Thursday, July 21, 2011

Summer break in the US

I very much enjoyed a month "at home" -- though I use the term loosely since my time in the US included Maryland (+ Ocean City), Virginia, DC, Pennsylvania, New York and California.

Whenever I go back, I see things with new eyes, from a slightly different perspective after having been away and living in another culture. One of my biggest "culture shocks" this time had to do with clothing. I'd become so accustomed to the drastic temperature changes during the day in Mexico, that for the first few days I kept bringing a sweater with me because "it was going to be cold later." After carrying and never wearing the sweater for a few days I remembered that summer at home is hot and, while the evening is slightly cooler, it's a relief and not chilly/cold.

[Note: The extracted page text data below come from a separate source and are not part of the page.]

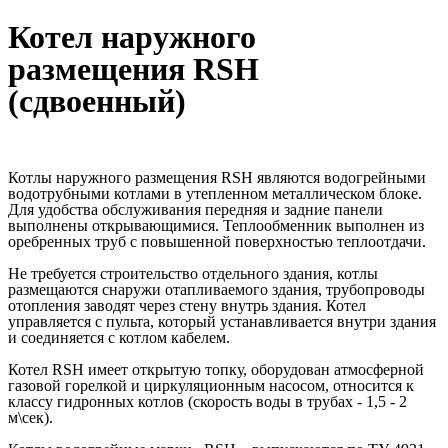
Котел наружного
размещения RSH
(сдвоенный)
Котлы наружного размещения RSН являются водогрейными
водотрубными котлами в утепленном металлическом блоке.
Для удобства обслуживания передняя и задние панели
выполнены открывающимися. Теплообменник выполнен из
оребренных труб с повышенной поверхностью теплоотдачи.
Не требуется строительство отдельного здания, котлы
размещаются снаружи отапливаемого здания, трубопроводы
отопления заводят через стену внутрь здания. Котел
управляется с пульта, который устанавливается внутри здания
и соединяется с котлом кабелем.
Котел RSН имеет открытую топку, оборудован атмосферной
газовой горелкой и циркуляционным насосом, относится к
классу гидронных котлов (скорость воды в трубах - 1,5 - 2
м\сек).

It took me a while to feel comfortable/normal wearing shorts again as well.

Also, when I go out in the evenings in Mexico (to a bar, dancing, etc), I usually wear jeans with a nice top or if I'm going with a group, maybe a dress/skirt that goes to about the knee. I do this to fit in with the norm (granted, in certain neighborhoods known for being more trendy/expensive you'll find other styles) and to avoid drawing any more attention to myself than I already do as an American in Mexico. When I went out the first time in Maryland, I wore something I would've worn in Mexico-- and was surprised to see all the girls in short dresses or miniskirts!

Being in Mexico, I've pretty much gotten used to being the American among Mexicans (or other Latin Americans in my program). Going home, it felt strange to be surrounded by so many people that looked like me. One aspect I enjoyed about my visit to NYC this time was that I didn't feel like a minority or a majority. There's so much diversity, I was just one of many colors/ races / ethnic backgrounds.

I did see the US as being very consumer- driven. Granted, I partook in some shopping myself and it's not   to say that certain parts/ classes of Mexico's society aren't consumer-driven as well. However, it stood out to me in comparison to my day-to-day life in Mexico (and mostly as an UNAM student).

As usual on visits though, I did enjoy being more familiar with where to go or who to call when I needed things, a more organized and generally more efficient society, being able to drink tap water, etc.